Walter Issacson’s The Code Breaker: Jennifer Doudna, Gene Editing, and the Future of the Human Race

This is a big book in so many ways. Walter Isaacson is known for in-depth biographies of such diverse people as Steve Jobs, Leonardo da Vinci, and Benjamin Franklin, so he is certainly a “big name” author. The book itself is 485 pages long, not including the notes, which brings the page count to 536. As the sub-title indicates, the central figure in this book is Jennifer Doudna, but many, many others have significant roles in this not so brief history of CRISPR (which can be loosely defined as a way to edit genes.)

Jennifer Doudna grew up in Hawaii, the eldest daughter of a college professor. Her father, who doted on her, once left her a copy of Watson’s book on DNA, The Double Helix, and she mentions this book as one of the reasons she pursued a career as a scientist, despite being told by her high school guidance counselor that “women don’t do science.” Rather obviously, she not only did science, but she has done it well enough to earn the Nobel Prize in 2020.

In The Codebreaker, Isaacson follows Doudna’s career, but intersperses it with pertinent information about the gradual unfolding of modern genetic studies, along with brief sketches of the scientists and scholars who influenced Doudna’s work. Two terms which come up over and over are RNA, which is the “worker bee” that carries out many functions in life, and CRISPR, which has to do with the structures which help organisms adapt to needed change (such as when bacteria “learns” to resist a virus.)

There are a lot of pages in this book devoted to what was discovered, by whom, when, and who managed to get published first. That’s the nature of academia. Then there’s the quest for patents and prize money, which is how some academic institutions manage to pay for enormous labs and pay their large supporting staff. Again, this is a book that is about more than a single researcher. Over and over, Isaccson stresses the importance of collaboration in modern science.

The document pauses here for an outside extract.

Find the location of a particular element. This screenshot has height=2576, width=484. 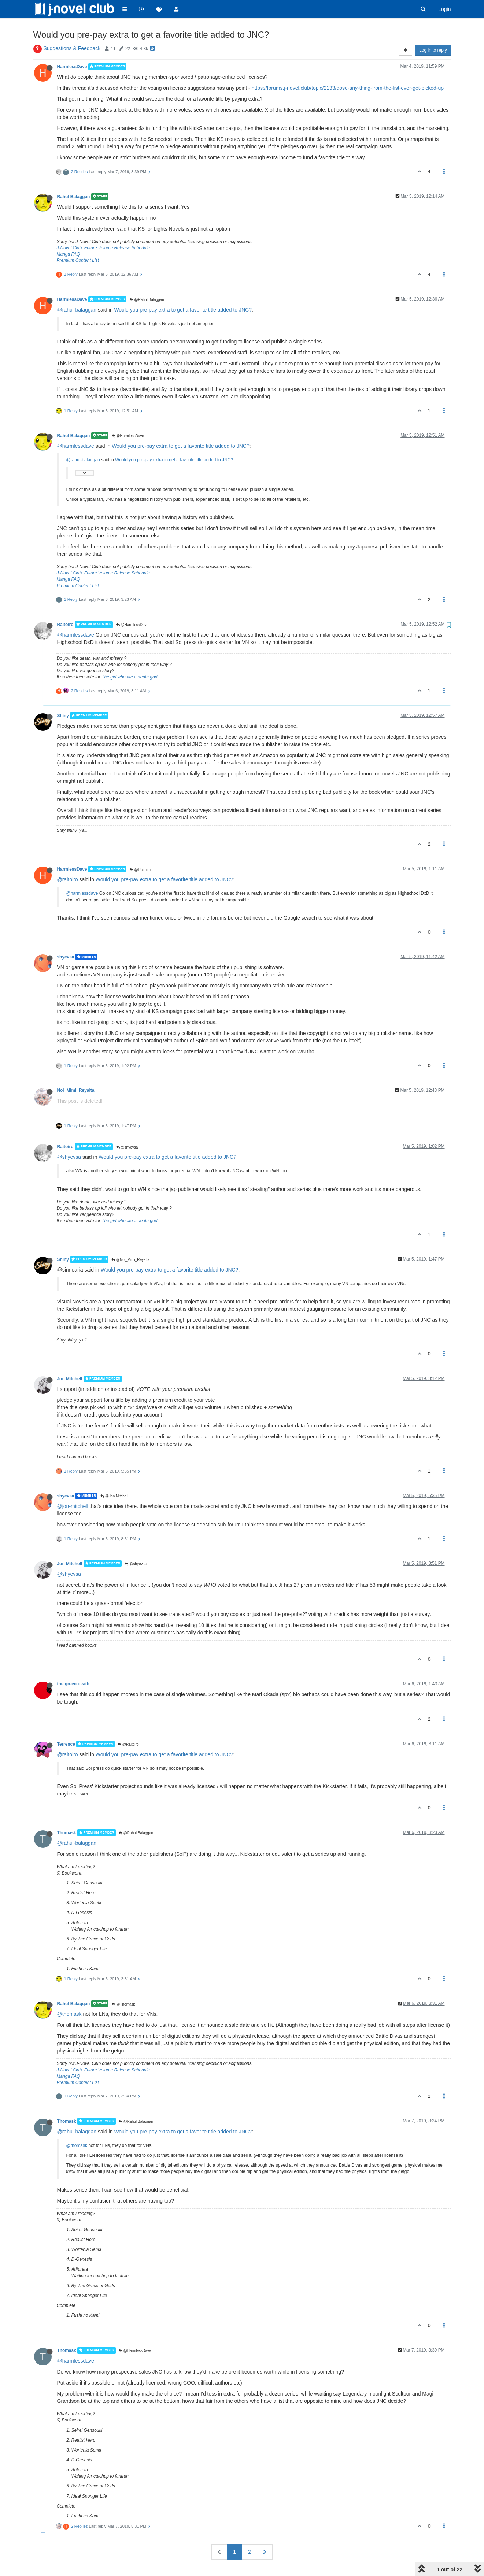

There are some really important concepts discussed in the later chapters, including the ethics of manipulating human genes. One researcher took it upon himself to edit the offspring of Chinese couples in an attempt to eliminate the possibility that they could have HIV, which is apparently quite shunned in modern Chinese culture. Other possible reasons to edit offspring would be to eradicate such conditions as Huntington’s disease, which ends in a horrible decline before inevitable death. Eliminating genetic diseases are worthy uses for CRISPR and other genetic engineering, where is the line? Should prospective parents be able to choose the genetic characteristics such as height, intellect, or even hair color of their offspring they way we might choose dishes in a cafeteria? A number of scientists, including Doudna, have had many meetings, discussing such topics, and these are summarized in The Code Breaker.

When the nasty CV hit, a situation that the author sometimes describes as “the plague year,” many of the scientists mentioned in this book, including Doudna, put aside their competition for prizes and first published honors, and collaborated to produce accurate and rapid tests for the pesky illness. Then, in short order, they turned to prevention, and the mRNA vaccines. Not only were these vaccines quick to develop, they also lay the groundwork for more to come, as the same techniques might be used to prevent other illnesses.

The Code Breaker is more than a biography, as the title states, and it is a longish, sometimes challenging book, but like other works by Walter Issacson, ultimately quite rewarding. It isn’t cheap to buy, compared to many of the books I read, nor is it “light reading.” Like a gourmet meal, it is complex, memorable, and enjoyable. Readers are urged to read, then think, and ultimately savor this work.